Financial regulation in the EU is more and more driven by non-binding acts of authorities like ESMA. The impact of non-binding regulatory acts, however, goes beyond the original remit of these documents. The German regulator BaFin has now confirmed what we all already knew: These acts are far from mere recommendations. Instead there are likely to be legal consequences for non-compliance. Which is why it is all the more important that your regulatory change management is up to the task.
You may remember the good old days when laws where issued in a single document and everything was clear from the start. Or so it seemed. Nowadays financial regulation often comes in the form of dozens of documents – a directive in combination with one or more regulations supplemented by regulatory and implementing technical standards (“RTS” & “ITS”). On top of that there are guidelines and Q&A documents issued by ESMA, EBA and EIOPA and, of course, that is only the EU level, because in many cases there is also the national level at the member states that transpose EU rules into country law. Take MiFID II with its endless list of RTS, ITS, Guidelines, Opinions, and Q&As. Of the latter, ESMA alone lists eleven on its website.
The man responsible for this structure is Baron Alexandre Lamfalussy, a Hungarian-born Belgian economist and central banker. He was after the chair of the EU advisory committee that created the Lamfalussy Process. It refers to a process to come up with better and more efficient financial service industry regulations that was originally developed in March 2001 by the European Union. This process is composed of four “levels,” each focusing on a specific stage of the implementation of legislation. In principle, the Lamfalussy Process aims to provide several benefits over traditional lawmaking, including more-consistent interpretation, convergence in national supervisory practices, and a general boost in the quality of legislation on financial services.
With the creation of the EU supervisory authorities, i.e. ESMA, EBA and EIOPA, the process has been amended to award these specialist authorities greater involvement and powers. In the regulations establishing each authority was awarded special powers, for instance for ESMA in the ESMA Regulation No 1095/2010 that sets out the tasks and powers of each of the three. A law like MiFID II was impossible to be designed in simply one legislative document as the level of detail that is required to address all aspects of the legislative framework could only be delivered through the work of specialised authorities together with the input of the financial industry itself.

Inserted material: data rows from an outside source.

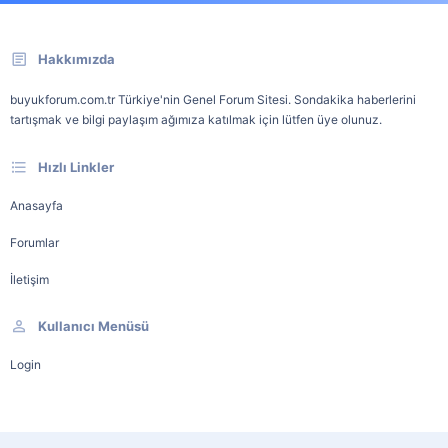
Hakkımızda
buyukforum.com.tr Türkiye'nin Genel Forum Sitesi. Sondakika haberlerini
tartışmak ve bilgi paylaşım ağımıza katılmak için lütfen üye olunuz.
Hızlı Linkler
Anasayfa
Forumlar
İletişim
Kullanıcı Menüsü
Login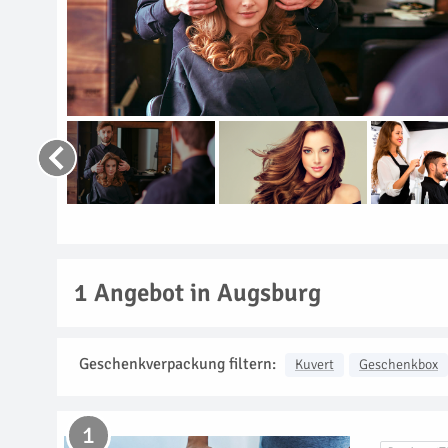
1
Angebot in Augsburg
Geschenkverpackung filtern:
Kuvert
Geschenkbox
1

The EU, however, has already been blamed on many occasions for being a construct that lacks democratically valid legislative processes and the fact that elected lawmakers, i.e. the members of the European Parliament, would contribute only partially could be seen in the same context, especially if the acts of an institution like ESMA would de facto issue binding rules that are on the same legislative level as laws. The reality on the other hand makes this approach necessary though as outlined above on the example of MiFID II.
A statement by the German financial regulator now confirms this as the BaFin highlights that it would continue to adopt Opinions, Guidelines and Q&As in its supervisory activities unless it would create a conflict with existing German regulation. While that is in line with EU law, in practice it appears to be less of an issue as BaFin pointed out that out of the 180 guidelines and 3,000 Q&As that have been published the vast majority has been adopted. What happens though if there is a conflict of the kind of relevance that would make the authorities clash is something to decide for the European courts. BaFin emphasis that the practice of adoption happens in line with the comply-or-explain-process as a simple „comply“ declaration addressed at the respective authority, which for Q&As might not even be necessary.
It is in any case an interesting admission of a national regulator given that such acts are not legally binding. In is in line with the practice of other regulators of member states, but in particular with regard to the Brexit negotiations and transpositions should provide for an interesting discussion for the Bank of England and the FCA. In practical terms it means for a financial institution that the regulatory change management is up to the task and needs to cover all potentially relevant authorities as ignorance or the notion that the original act was not legally binding will not be enough.